Here you can see, that the console transport logs everything that has at least log level debug. More on log levels you can find in the winston documentation about logging levels. Also I define the simple format that is written colored into the console. At the code's bottom I define a variable that contains the logger instance later.

Now I define an arrow function that initializes the file transports and configures the logger itself. The code of the first example is ommitted for brevity. The isDevEnv function is just a wrapper that checks if the NODE_ENV variable is not production.

... // other imports

import DailyRotateFile from 'winston-daily-rotate-file';
import { isDevEnv } from '../common/env'; // just a wrapper for NODE_ENV check

... // console transport and logger variable ommitted

export const initLogger = () => {
  // Enable environment specific configuration for log files
  const LOGFILE_LOCATION = process.env.LOGFILE_LOCATION || './logs';

  // Create daily rotating file appender for common logs
  const logFileTransport: DailyRotateFile = new DailyRotateFile({
    filename: 'app-%DATE%.log',
    datePattern: 'YYYY-MM-DD-HH',
    level: 'info',
    dirname: LOGFILE_LOCATION,
    zippedArchive: true,
    maxSize: '20m',
    maxFiles: '14d',
  });

  // Create daily rolling file appender for critical logs
  const criticalLogFileTransport: DailyRotateFile = new DailyRotateFile({
    filename: 'app-%DATE%.critical.log',
    datePattern: 'YYYY-MM-DD-HH',
    dirname: LOGFILE_LOCATION,
    zippedArchive: true,
    maxSize: '20m',
    maxFiles: '14d',
  });

  // Log 'debug' level too in case of dev environment
  const minLogLevel = isDevEnv() ? 'debug' : 'info';

  // Create the logger with minimum log level, format, ...
  logger = winston.createLogger({
    level: minLogLevel,
    format: winston.format.json(),
    defaultMeta: { service: 'mern-backend' },
    transports: [logFileTransport],
    exceptionHandlers: [criticalLogFileTransport],
  });

  // Add console transport for dev environments
  if (isDevEnv()) {
    logger.add(consoleTransport);
  }

  logger.info('Logger initialized');
};

The method above creates a daily rotating file transport that contains all logs that have at least the logging level info and saves them inside the directory defined by LOGFILE_LOCATION. The output file is formatted by the combination of filename and datePattern and is going to be zipped after one day. Each log file has 20 megabytes maximum size and the system stores log files for 14 days.

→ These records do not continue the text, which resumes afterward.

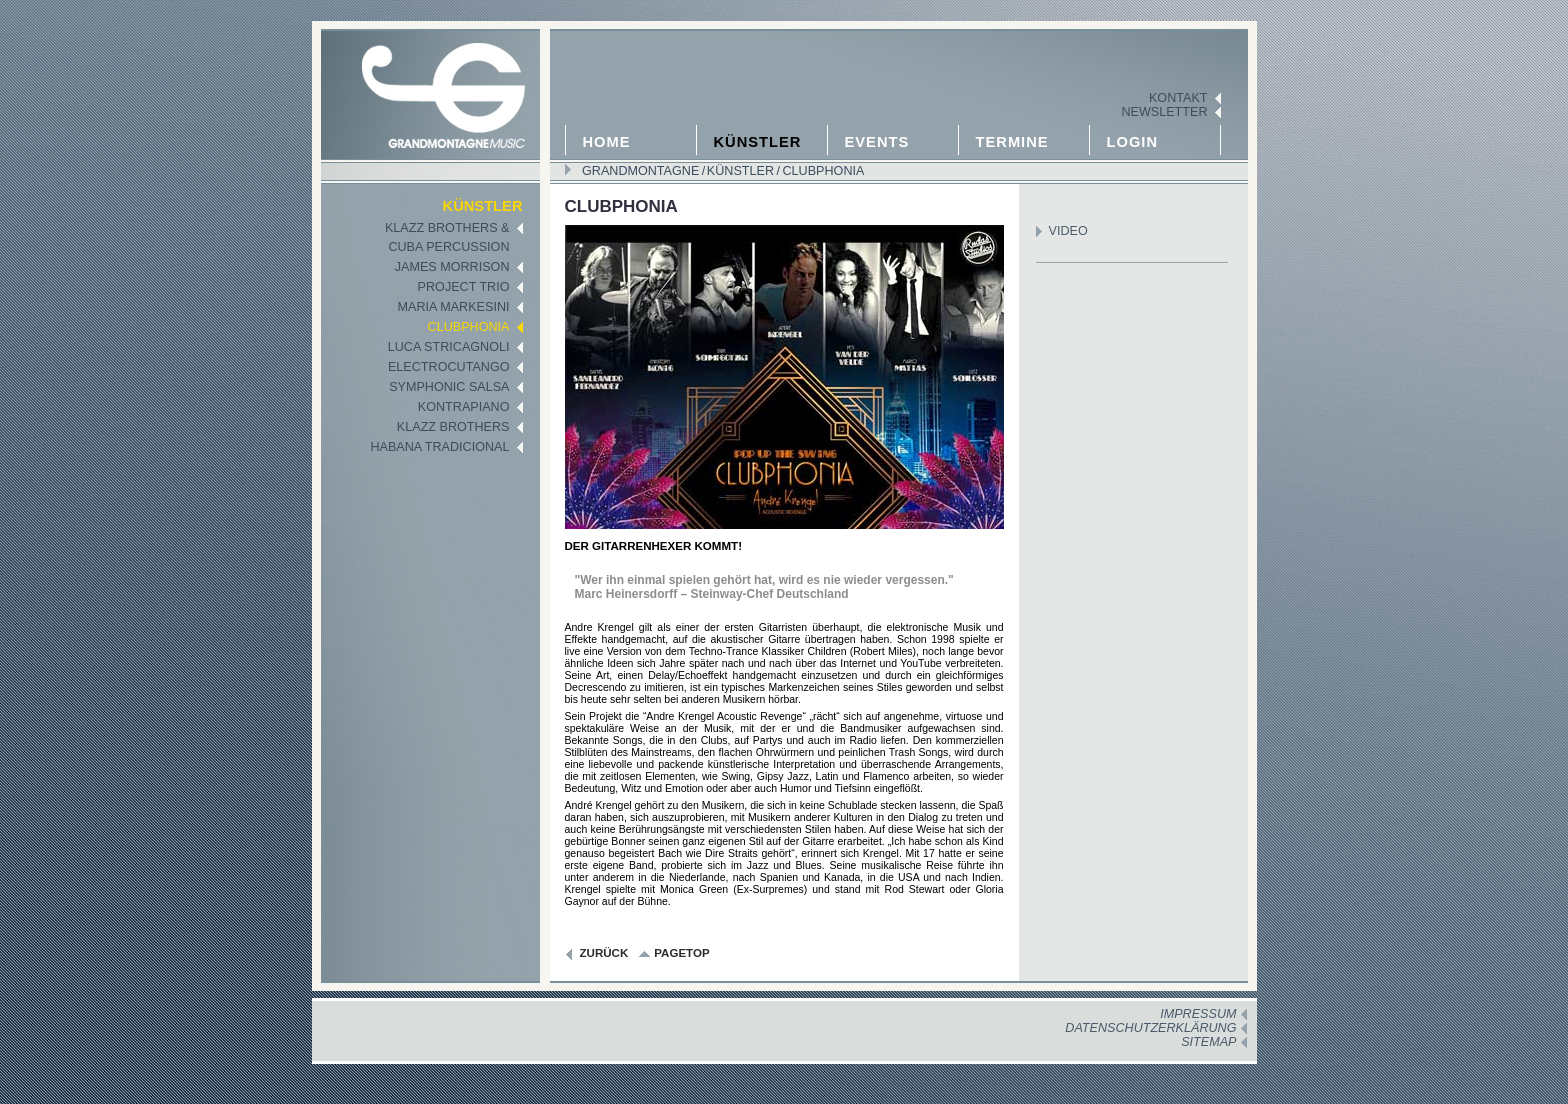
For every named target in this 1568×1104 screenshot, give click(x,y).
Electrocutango (449, 367)
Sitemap (1208, 1042)
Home (607, 142)
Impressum (1198, 1014)
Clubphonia (821, 171)
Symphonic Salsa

The second file transport is used as exception handler transport that catches critical application errors and makes them visible for easier debugging. It is the same config as above but uses error as logging level.

Afterwards the general minimum log level is defined, depending on the environment the app runs in. All these settings are then used for creating the logger instance that is set into the prepared variable.

As a last step here, the logger gets the console transport appended in case the application runs in development mode.

Initialize logger in application

To use the logger inside the application, it needs to be loaded on startup. I'll initialize it as first infrastructure component directly after the imports in the file /bin/www. In case your app layout is different, please check where the best location for this is.

/**
 * Module dependencies.
 */
... // other imports
const { initLogger } = require('../services/logging.service');

// Initialize the logger in module logging.service
initLogger();

// Import logger after initialization
const { logger } = require('../services/logging.service');

// Use logger
logger.info('Starting application');

As you can see here, it is important to initialize the logger first and THEN import it into the application. In case the import is done like const { logger, initLogger } = require('../services/logging.service'), the call to logger.info will fail because logger is undefined.

Use logger in application

After the initialization is done properly, the logger can be used without problems inside the application. It is just required to be imported.